Self-hosted Parallel JS

5 December 2012

The blog has been silent for a while. The reason is that I’ve been hard at work on Parallel JS. It’s come a long way: in fact, the goal is to land an initial version in the next couple weeks!

One of the very exciting developments has been that we switched to a self-hosting implementation. Self-hosting is a very cool new direction for the SpiderMonkey engine being introduced by Till Schneidereit. The idea is to implement large parts of the engine itself in JavaScript, similar to projects like Squeak, Jikes RVM, Maxine, PyPy and numerous others. As an example, imagine the standard JavaScript function Array.map. In SM, this is currently implemented with approximately 80 lines of C++ code. This function must handle all sorts of annoying conditions, such as ensuring that objects are rooted, checking for interrupts, and using an optimized call sequence to make it faster to invoke the JS code. If the implementation were written in JS, however, all of these issues would be handled automatically by the engine itself, just as they are for any other JS function.

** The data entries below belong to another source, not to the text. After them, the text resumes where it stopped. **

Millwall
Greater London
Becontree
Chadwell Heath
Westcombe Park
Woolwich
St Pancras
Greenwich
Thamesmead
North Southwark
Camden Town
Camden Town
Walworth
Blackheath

Besides complexity, another downside to the C++ implementation of Array.map is that it is slow. This may seem surprising. Isn’t C++ supposed to be faster than JS? Well, the answer is that yes, C++ programs can be faster than JS, but only if they’re operating on C++ data structures, which are significantly different than their JS equivalents. A C++ array, for example, is just a continuous series of memory locations, so an array store like a[i] = v can be compiled with just a few assembly instructions. In JavaScript, though, arrays are much more flexible: they can be sparse, for example, and they can be dynamically grown and shrunk. All of this means that that same array store in JavaScript can be a significant more complex operation. Therefore, the C++ equivalent is a call to the JS VM function SetArrayElement(). This function is very general and can handle all of the various possibilities that come up.

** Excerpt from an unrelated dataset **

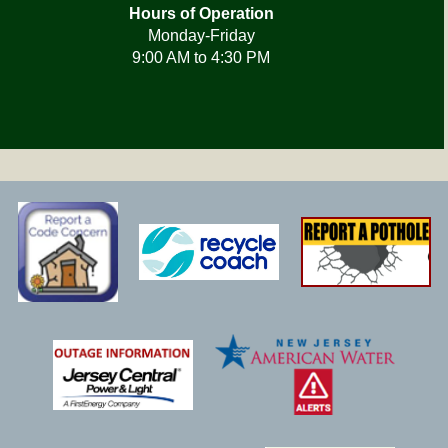
Hours of Operation
Monday-Friday
9:00 AM to 4:30 PM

Using a helper function is unfortunate because, in the common case, a JS array is actually represented in the engine using a simple C++ array, meaning that the store a[i] = v could (normally) be compiled into a simple store, just like in C++. And in fact, if the loop were written in JS, the JIT would do just that; it would only resort to something as general as SetArrayElement() if it proved to be necessary during execution.

There are other reasons that the C++ code is slower than JS code would be. The interfacing to the GC is more awkward, for example, since the compiler cannot generate a stack map to tell us where pointers are located. The transition between C++ and JS code requires a bit of adaptation since the IonMonkey compiler uses a calling convention that is specialized to the needs of JS. And so on.

Intrinsics

Of course, replacing C++ with JavaScript is not all rainbows and sunshine. There are complications. For one thing, the C++ code is able to do special things that normal JavaScript is not capable of; it is also involved with some internal details that JavaScript functions do not normally need to be concerned with. To help with these cases, self-hosting introduces the idea of intrinsic function. An intrinsic function is a special JS function, implemented in C++, that is only available to the self-hosted code. Intrinsics can be used to expose extra capabilities to the self-hosted code, which is really internal to the engine, without exposing them to all JavaScript code.

To set them apart, intrinsic functions are currently given a name that starts with a % sign (e.g., %Foo()). The plan as I understand it, though, is to replace these names with normal JS identifiers.

In Parallel JS, we use intrinsics to expose a single, underlying parallel operation. This operation is then used to implement the other higher-level parallel ops (map(), filter(), reduce(), scan(), and scatter()). Unlike the higher-level ops, the intrinsic parallel operation is not safe. It can induce data races. It will also fail if the function it is applied to cannot be compiled for parallel execution for whatever reason, unlike the higher-level ops.